Jangan Mudah Terpengaruh Retorika Politik

Loading

Oleh: Fauzi Aziz

Fauzi Aziz

Fauzi Aziz

PERKEMBANGAN kehidupan berpolitik di dalam negeri sangat dinamis sejak reformasi tahun 1998. Saking dinamisnya, negeri ini menjadi hingar-bingar. Di Senayan, di jalanan, di lingkungan birokrasi, di warung kopi, dan di mana saja, hampir semuanya menjadi aktor politik.

Celakanya, karena saking senang “berpolitik” menjadi lupa kerja cari rezki yang halal. Mudah-mudahan itu hanya ilusi, dan jika ada benarnya, semoga tidak kebablasan, karena dikhawatirkan kalau terus terjadi, maka lama-kelamaan yang banyak terjadi itu kerja politik atau menjadi pekerja politik.

Rezeki yang halal dan haram dua-duanya diambil. Oleh sebab itu, sebagai warga negara biasa yang tidak gemar berpolitik, seperti ilusi di atas, jangan ikut-ikutan dan tidak usah bingung dan galau melihat fenomena kehidupan berpolitik di dalam negeri setelah satu dasawarsa lebih mengenyam kehidupan politik yang demokratis.

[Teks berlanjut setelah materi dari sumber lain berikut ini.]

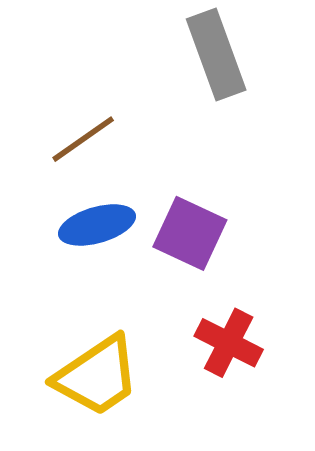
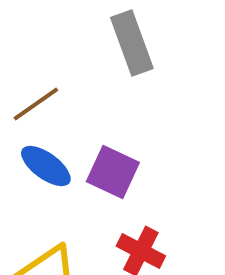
blue ellipse: (97, 225) -> (46, 166), turned 52

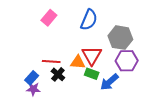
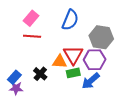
purple hexagon: (127, 61) -> (95, 60), moved
red line: (51, 62) -> (32, 36), moved
green rectangle: (92, 74) -> (73, 73), turned -32

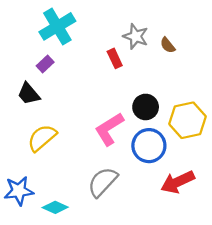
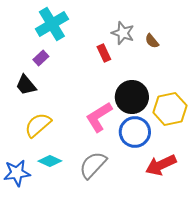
black circle: (146, 107) -> (132, 97), size x1.4
cyan diamond: (55, 207) -> (50, 161), moved

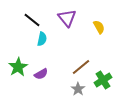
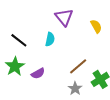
black line: (32, 20) -> (19, 40), moved
cyan semicircle: (42, 39) -> (50, 39), moved

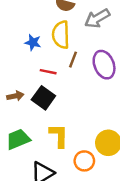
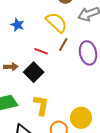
yellow semicircle: (61, 35) -> (57, 22), turned 125
blue star: (33, 42) -> (17, 25), moved

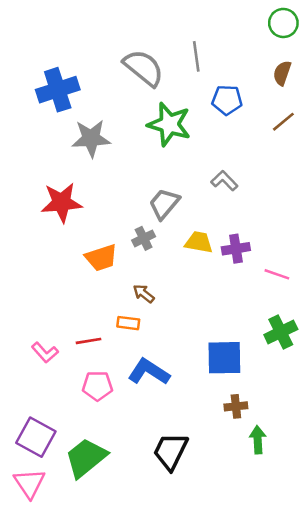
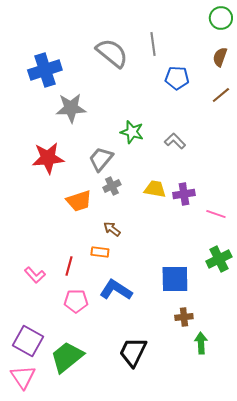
green star: (169, 124) -> (132, 132), moved, size x0.7
gray trapezoid: (164, 204) -> (101, 159), moved
red line: (88, 341) -> (69, 266), turned -66

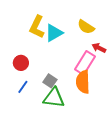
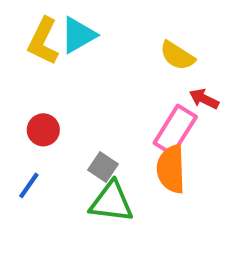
yellow L-shape: (37, 27) -> (43, 41), moved
cyan triangle: (54, 33) -> (78, 35), moved
blue line: (23, 87) -> (29, 185), moved

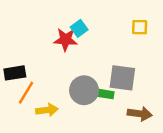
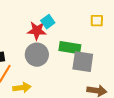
gray circle: (84, 90) -> (37, 55), moved
green rectangle: (105, 94) -> (70, 48), moved, size x1.5

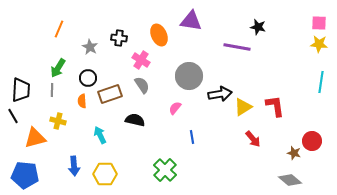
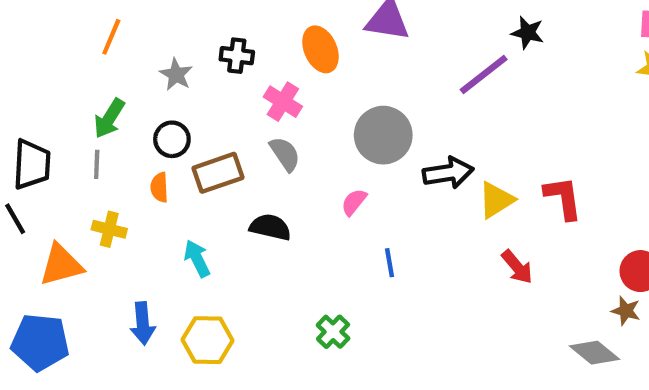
purple line: (237, 47) -> (484, 74), turned -48
brown star: (294, 153) -> (626, 311), moved
green cross: (165, 170) -> (333, 332), size x0.7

Yang bisa membawa bangsa ini maju dan berkembang menjadi bangsa yang besar dan kuat bukan dengan cara berpolitik seperti yang kita saksikan sendiri selama ini. Berpolitik hanya sekadar berkuasa dan cari duit untuk bisa berkuasa lagi. Biarlah yang seperti itu dinikmati oleh mereka yang menyukainya. Lama-lama juga layu dan kemudian mati sendiri. Atau malah bisa jadi layu sebelum berkembang. Belum sempat berkuasa sudah menjadi penghuni hotel prodeo. Emangnya enak.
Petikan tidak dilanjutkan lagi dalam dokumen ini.